## How to complete this task
Once you find the line below that has "Steel Hydraulic Tubing", output it and every line after it exactly, stopping after the line that has "rhythmic ebb and", with no pictures.

Source records:
[Start of Attachment]
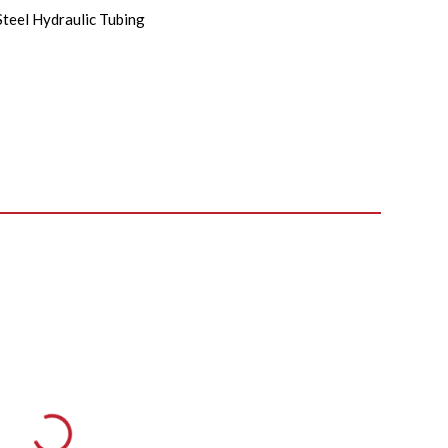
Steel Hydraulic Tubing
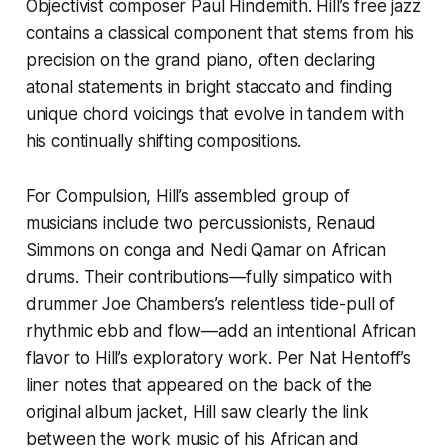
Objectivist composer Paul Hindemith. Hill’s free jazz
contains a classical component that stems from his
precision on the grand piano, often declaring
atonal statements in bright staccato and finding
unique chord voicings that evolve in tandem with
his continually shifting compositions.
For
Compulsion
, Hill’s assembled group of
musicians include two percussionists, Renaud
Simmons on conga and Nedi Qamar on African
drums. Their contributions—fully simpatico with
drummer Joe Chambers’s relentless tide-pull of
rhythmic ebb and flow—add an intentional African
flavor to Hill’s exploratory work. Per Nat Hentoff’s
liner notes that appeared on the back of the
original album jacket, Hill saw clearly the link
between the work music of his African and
[End of Attachment]
[Start of Attachment]
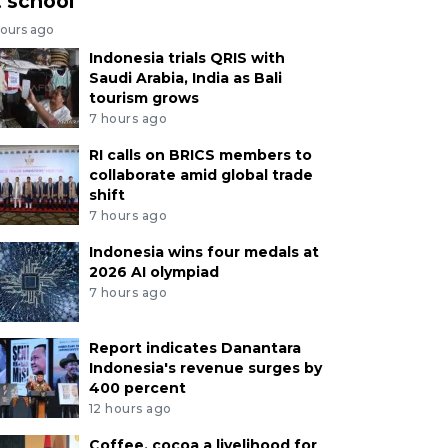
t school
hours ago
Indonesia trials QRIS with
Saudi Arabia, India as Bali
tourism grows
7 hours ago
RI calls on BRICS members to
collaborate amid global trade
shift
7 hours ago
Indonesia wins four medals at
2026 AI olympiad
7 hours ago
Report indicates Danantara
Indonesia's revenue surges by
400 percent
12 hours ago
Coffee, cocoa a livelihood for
[End of Attachment]
## Problem solution
Steel Hydraulic Tubing
Objectivist composer Paul Hindemith. Hill’s free jazz
contains a classical component that stems from his
precision on the grand piano, often declaring
atonal statements in bright staccato and finding
unique chord voicings that evolve in tandem with
his continually shifting compositions.
For
Compulsion
, Hill’s assembled group of
musicians include two percussionists, Renaud
Simmons on conga and Nedi Qamar on African
drums. Their contributions—fully simpatico with
drummer Joe Chambers’s relentless tide-pull of
rhythmic ebb and flow—add an intentional African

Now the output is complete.